Batch Script to Run Multiple Copies

From CAC Documentation wiki
Jump to navigation Jump to search
  • Linux cluster
  • Many copies of the same program with different arguments

Each separate computer in the cluster is called a node. There can be more than one processor on each node, and each processor usually has multiple processing cores. For the V4 cluster, that means there are 8 cores, so that you can run 8 tasks per node, or 8 copies of your program.

While tasks run and write output to files, the files should be stored on the local temporary directory on each node. That directory is /tmp. At the end of the job, copy files back to the home directory on the shared filesystem.

The batch script will setup the computing environment, run tasks, and tear it down:

  • batch.sh: The user submits this script to the batch system. It runs the next three.
  • to_node.sh: Run once for each node, this sets up the /tmp directory.
  • task.sh: Run once for each task (8 per node), this runs the main program.
  • from_node.sh: Run once for each node, this copies files back.

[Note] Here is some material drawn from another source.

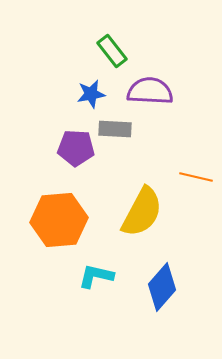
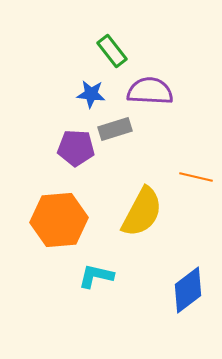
blue star: rotated 16 degrees clockwise
gray rectangle: rotated 20 degrees counterclockwise
blue diamond: moved 26 px right, 3 px down; rotated 12 degrees clockwise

You run "nsub batch.sh" to submit the job, and the scheduler later runs batch.sh on one of the nodes. Batch.sh, in turn, calls the other three files, to_node, task, and from_node. Here are a couple of friendly tips:

  • If you want to copy-and-paste these scripts, first switch to the "view source" tab at the top of this page.
  • Remember to set the execute bit on the scripts by typing "chmod +x *.sh" at the command line.

batch.sh:

#!/bin/sh
#PBS -l walltime=1:00:00,nodes=2
#PBS -A dal16_0001
#PBS -j oe
#PBS -N insects
#PBS -q v4dev

# Turn on echo of shell commands
set -x

# Counts the number of cores on this host.
# Assume this doesn't change across the cluster.
CORESPERNODE=`grep processor /proc/cpuinfo | wc -l`

# Pull standard stuff from the environment variables
# If running under batch, as defined by the presence of
# a PBS_NODEFILE, then pull info from environment variables.
if [ -n "$PBS_NODEFILE" ]
then
  NODECNT=$(wc -l < "$PBS_NODEFILE")
  TASKCNT=`expr $CORESPERNODE \* $NODECNT`
  RUNDIR=$PBS_O_WORKDIR
  # The job id is something like 613.scheduler.v4linux.
  # This deletes everything after the first dot.
  JOBNUMBER=${PBS_JOBID%%.*}
  echo '============================'
  echo $0
  echo '============================'
else
  # These variables are used running an interactive debugging job
  # on v4dev.
  NODECNT=1
  TASKCNT=4
  RUNDIR=/home/gfs01/ajd27/dev/working
  PBS_NODEFILE=$RUNDIR/nodefile
  echo localhost>$PBS_NODEFILE
  JOBNUMBER=01
fi

# Set up our job
EXT=$JOBNUMBER
cd $RUNDIR

cat $PBS_NODEFILE
if mpdboot -n $NODECNT -r /usr/bin/ssh -f $PBS_NODEFILE
then
  mpiexec -ppn 1 -np $NODECNT $RUNDIR/to_node.sh $EXT $RUNDIR
  mpiexec -ppn $CORESPERNODE -np $TASKCNT $RUNDIR/task.sh $EXT $RUNDIR
  mpiexec -ppn 1 -np $NODECNT $RUNDIR/from_node.sh $EXT $RUNDIR

  mpdallexit
fi

to_node.sh:

#!/bin/bash

EXT=$1-${HOSTNAME:ar}
RUNDIR=$2

SCRATCH=/tmp/$USER
# -p tells mkdir not to worry if the directory already exists.
# If it matters, you could delete everything in the directory before starting.
mkdir -p $SCRATCH

cp $RUNDIR/*.R $SCRATCH/

When the task.sh script runs, MPI defines a variable, called PMI_RANK, which holds the zero-based index of this script among the tasks. For instance, if you started four tasks, then PMI_RANK would be 0, 1, 2, or 3 for each of the scripts when they run. We use this variable to paramaterize our program so that it does different work in each script and saves the results to a different output file. task.sh:

#!/bin/bash

# Create a file extension unique to each hostname (if you want)
# The %%.* turns v4linuxlogin1.cac.cornell.edu into v4linuxlogin1.
EXT=$1-${HOSTNAME%%.*}
RUNDIR=$2

SCRATCH=/tmp/$USER

cd $SCRATCH

R --no-save --args ${PMI_RANK} < main.R > out${PMI_RANK}.txt

Copy results back to the shared drive. from_node.sh:

#!/bin/bash

RUNDIR=$2

SCRATCH=/tmp/$USER
cd $SCRATCH

cp out* $RUNDIR

The R code to get the command-line argument is as follows.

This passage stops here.